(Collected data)
------------------------------------------------
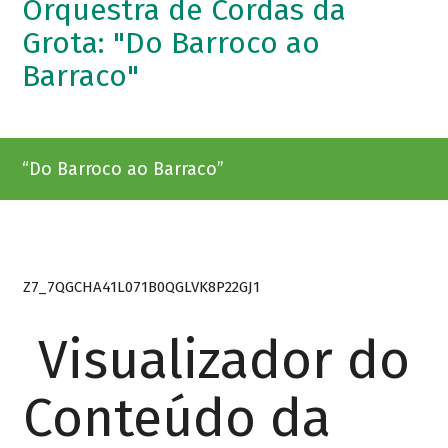
Orquestra de Cordas da
Grota: "Do Barroco ao
Barraco"
“Do Barroco ao Barraco”
Z7_7QGCHA41L071B0QGLVK8P22GJ1
Visualizador do
Conteúdo da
------------------------------------------------
### [Your task]
Leave out the pictures and print every line of the data exactly.

### [Result of this exercise]
Orquestra de Cordas da
Grota: "Do Barroco ao
Barraco"
“Do Barroco ao Barraco”
Z7_7QGCHA41L071B0QGLVK8P22GJ1
Visualizador do
Conteúdo da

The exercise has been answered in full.